Q&A: Governance Challenges of Unstructured Data

The growth of unstructured data presents special data governance challenges, but it can be managed as can other challenges around data governance.

"In the last year or so, governance of unstructured data has probably been the highest-growth area in governance," says Daniel Teachey of DataFlux. Unstructured and semi-structured data can be governed and managed, he explains, but "the technology needs to be as smart as the different types of data it's being forced to handle."

In this interview, the second of two parts, Teachey discusses how unstructured data can be handled, along with how long it takes to realize a return from a governance program.

Teachey is senior director of marketing at DataFlux, where he manages global marketing efforts along with PR, product marketing, and customer relations. He joined DataFlux in 2003, having held positions with IBM, MicroMass Communications, and Datastream Systems.

Along with TDWI research director for data management Philip Russom, Teachey spoke on data governance at a TDWI Webinar on Sept. 14, Lifecycle Stages for Data Governance: Plan Ahead for Success and Sustainability.

BI This Week: One issue that was discussed in the Webinar was unstructured data. What challenges does unstructured data present when it comes to data governance?
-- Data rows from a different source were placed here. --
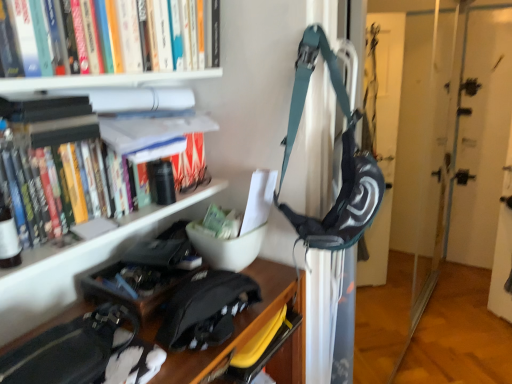 Question: Would you consider black matte messenger bag at lower center to be distant from white matte bookshelf at upper left?

Choices:
 (A) no
 (B) yes

Answer: (A)

Question: From the image's perspective, would you say black matte messenger bag at lower center is positioned over white matte bookshelf at upper left?

Choices:
 (A) yes
 (B) no

Answer: (B)

Question: Does black matte messenger bag at lower center have a larger size compared to white matte bookshelf at upper left?

Choices:
 (A) yes
 (B) no

Answer: (B)

Question: From a real-world perspective, is black matte messenger bag at lower center physically above white matte bookshelf at upper left?

Choices:
 (A) yes
 (B) no

Answer: (B)

Question: Could you tell me if black matte messenger bag at lower center is facing white matte bookshelf at upper left?

Choices:
 (A) no
 (B) yes

Answer: (A)

Question: Is white matte bookshelf at upper left in front of or behind black matte messenger bag at lower center in the image?

Choices:
 (A) front
 (B) behind

Answer: (A)

Question: Would you say white matte bookshelf at upper left is inside or outside black matte messenger bag at lower center?

Choices:
 (A) inside
 (B) outside

Answer: (B)

Question: Is white matte bookshelf at upper left bigger or smaller than black matte messenger bag at lower center?

Choices:
 (A) big
 (B) small

Answer: (A)

Question: Is point (113, 84) positioned closer to the camera than point (227, 279)?

Choices:
 (A) closer
 (B) farther

Answer: (A)

Question: In the image, is black matte messenger bag at lower center positioned in front of or behind white matte bookshelf at upper left?

Choices:
 (A) front
 (B) behind

Answer: (B)

Question: Visually, is black matte messenger bag at lower center positioned to the left or to the right of white matte bookshelf at upper left?

Choices:
 (A) right
 (B) left

Answer: (A)

Question: Considering the positions of black matte messenger bag at lower center and white matte bookshelf at upper left in the image, is black matte messenger bag at lower center bigger or smaller than white matte bookshelf at upper left?

Choices:
 (A) small
 (B) big

Answer: (A)

Question: Looking at their shapes, would you say black matte messenger bag at lower center is wider or thinner than white matte bookshelf at upper left?

Choices:
 (A) wide
 (B) thin

Answer: (B)

Question: Is hardcover books at upper left spatially inside white matte bookshelf at upper left, or outside of it?

Choices:
 (A) outside
 (B) inside

Answer: (B)

Question: Is hardcover books at upper left bigger or smaller than white matte bookshelf at upper left?

Choices:
 (A) small
 (B) big

Answer: (A) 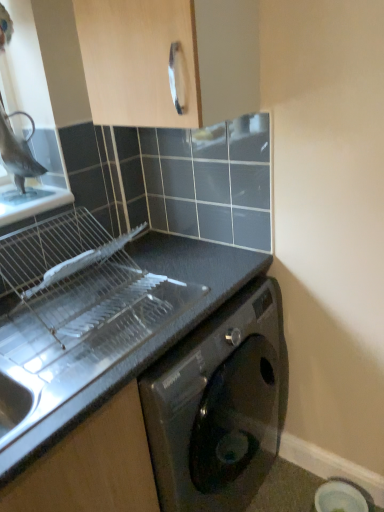 This screenshot has height=512, width=384. I want to click on light wood cabinet handle at upper center, so click(167, 59).

The height and width of the screenshot is (512, 384). I want to click on matte black washing machine at lower right, so click(342, 497).

I want to click on black matte countertop at lower left, so click(151, 336).

Measure the distance from matte black washing machine at lower right to light wood cabinet handle at upper center.

They are 1.54 meters apart.

In the scene shown: Is matte black washing machine at lower right positioned far away from light wood cabinet handle at upper center?

Yes, matte black washing machine at lower right and light wood cabinet handle at upper center are located far from each other.

Identify the location of appliance that appears behind the light wood cabinet handle at upper center. The image size is (384, 512). (342, 497).

From the image's perspective, which one is positioned lower, matte black washing machine at lower right or light wood cabinet handle at upper center?

matte black washing machine at lower right is shown below in the image.

Looking at their sizes, would you say light wood cabinet handle at upper center is wider or thinner than black matte countertop at lower left?

In the image, light wood cabinet handle at upper center appears to be more narrow than black matte countertop at lower left.

From a real-world perspective, is light wood cabinet handle at upper center positioned above or below black matte countertop at lower left?

light wood cabinet handle at upper center is situated higher than black matte countertop at lower left in the real world.

Looking at the image, does light wood cabinet handle at upper center seem bigger or smaller compared to black matte countertop at lower left?

Clearly, light wood cabinet handle at upper center is smaller in size than black matte countertop at lower left.

From a real-world perspective, is black matte countertop at lower left on top of light wood cabinet handle at upper center?

No, from a real-world perspective, black matte countertop at lower left is not on top of light wood cabinet handle at upper center.

In the scene shown: Is black matte countertop at lower left to the right of light wood cabinet handle at upper center from the viewer's perspective?

No.

Locate an element on the screen. countertop located underneath the light wood cabinet handle at upper center (from a real-world perspective) is located at coordinates click(151, 336).

Would you consider black matte countertop at lower left to be distant from light wood cabinet handle at upper center?

That's not correct — black matte countertop at lower left is a little close to light wood cabinet handle at upper center.

Can you confirm if matte black washing machine at lower right is positioned to the right of black matte countertop at lower left?

Yes.

From the image's perspective, relative to black matte countertop at lower left, is matte black washing machine at lower right above or below?

From the image's perspective, matte black washing machine at lower right appears below black matte countertop at lower left.

How different are the orientations of matte black washing machine at lower right and black matte countertop at lower left in degrees?

90 degrees.

Based on the photo, which object is closer to the camera, matte black washing machine at lower right or black matte countertop at lower left?

black matte countertop at lower left is in front.

In the scene shown: Is black matte countertop at lower left positioned with its back to matte black washing machine at lower right?

black matte countertop at lower left does not have its back to matte black washing machine at lower right.

Is black matte countertop at lower left inside or outside of matte black washing machine at lower right?

black matte countertop at lower left exists outside the volume of matte black washing machine at lower right.

Is black matte countertop at lower left not close to matte black washing machine at lower right?

No, black matte countertop at lower left is not far away from matte black washing machine at lower right.

Is black matte countertop at lower left wider or thinner than matte black washing machine at lower right?

Considering their sizes, black matte countertop at lower left looks broader than matte black washing machine at lower right.

Looking at this image, is matte black washing machine at lower right surrounded by light wood cabinet handle at upper center?

No, matte black washing machine at lower right is not surrounded by light wood cabinet handle at upper center.

Could you tell me if light wood cabinet handle at upper center is turned towards matte black washing machine at lower right?

No, light wood cabinet handle at upper center is not facing towards matte black washing machine at lower right.

Is light wood cabinet handle at upper center at the right side of matte black washing machine at lower right?

No, light wood cabinet handle at upper center is not to the right of matte black washing machine at lower right.

Between light wood cabinet handle at upper center and matte black washing machine at lower right, which one has smaller width?

matte black washing machine at lower right is thinner.

Identify the location of appliance that is under the light wood cabinet handle at upper center (from a real-world perspective). This screenshot has width=384, height=512. (342, 497).

Identify the location of countertop that is below the light wood cabinet handle at upper center (from the image's perspective). This screenshot has height=512, width=384. (151, 336).

Based on their spatial positions, is black matte countertop at lower left or matte black washing machine at lower right further from light wood cabinet handle at upper center?

The object further to light wood cabinet handle at upper center is matte black washing machine at lower right.

From the image, which object appears to be farther from matte black washing machine at lower right, black matte countertop at lower left or light wood cabinet handle at upper center?

light wood cabinet handle at upper center.

Considering their positions, is light wood cabinet handle at upper center positioned further to black matte countertop at lower left than matte black washing machine at lower right?

matte black washing machine at lower right.

Looking at the image, which one is located further to light wood cabinet handle at upper center, matte black washing machine at lower right or black matte countertop at lower left?

matte black washing machine at lower right lies further to light wood cabinet handle at upper center than the other object.

In the scene shown: Considering their positions, is matte black washing machine at lower right positioned closer to black matte countertop at lower left than light wood cabinet handle at upper center?

light wood cabinet handle at upper center.

From the image, which object appears to be farther from matte black washing machine at lower right, light wood cabinet handle at upper center or black matte countertop at lower left?

The object further to matte black washing machine at lower right is light wood cabinet handle at upper center.

What are the coordinates of `countertop between light wood cabinet handle at upper center and matte black washing machine at lower right in the up-down direction` in the screenshot? It's located at (151, 336).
Daniel Teachey: In the last year or so, governance of unstructured data has probably been the highest-growth area in governance. Let's take a financial example. Look at something that's, shall we say, quasi-structured, such as a financial trade between a buyer and seller on the stock market, or a transfer of money between international banks. These typically involve very specialized unstructured or semi-structured documents or files. They are being exchanged back and forth, and they need to include elements that can be used by data quality technology to manage them -- to understand that the routing number here is equal to the routing number there, or that the intended target bank is [correct].

The issue with unstructured and semi-structured data is the extent to which a technology can locate the pieces of information they need, understand what they have, and then have that represented within a governance technology structure. The systems need to be able to flag problems and alert compliance officers, for example, even if we're talking about an XML document that really isn't structured like a database or an application. There are triggers you can look for, such as routing numbers. The technology needs to be as smart as the different types of data it's being forced to handle.

There are a number of different ways to do that. Our parent company, SAS, has done [extensive work] in text monitoring and text mining, and we're starting to integrate more of that into our technology, because that's where the intelligence is. That's how you can make sense of things. There are these gigantic libraries -- how do you find an invoice in a PDF or Word document? How do you find a signatory in a contract? A lot of that has already been hashed out, and we can use that as pointers within our technology to figure out, OK, that's where the signature was, that's where the invoice number is, and add some additional detail to a record that we already have.

How long before a company sees results from implementing data governance in a pilot area?

You should start to see the first elements within months. If you take the approach of a rigorous assessment and look for the areas that are the highest need, and if you find staff that is truly behind the project, it takes just weeks, maybe months, before you start to realize that something was just really out of whack and now you've nudged it, if you will, into a better state.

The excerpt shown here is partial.